Aim of the task: If any record holds an image, omit the image and print the rest exactly.
[[ Supplied records open ]]
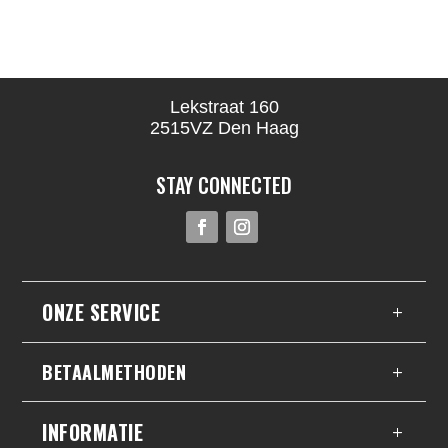
Lekstraat 160
2515VZ Den Haag
STAY CONNECTED
ONZE SERVICE
BETAALMETHODEN
INFORMATIE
[[ Supplied records closed ]]
Answer box:
Lekstraat 160
2515VZ Den Haag
STAY CONNECTED
ONZE SERVICE
BETAALMETHODEN
INFORMATIE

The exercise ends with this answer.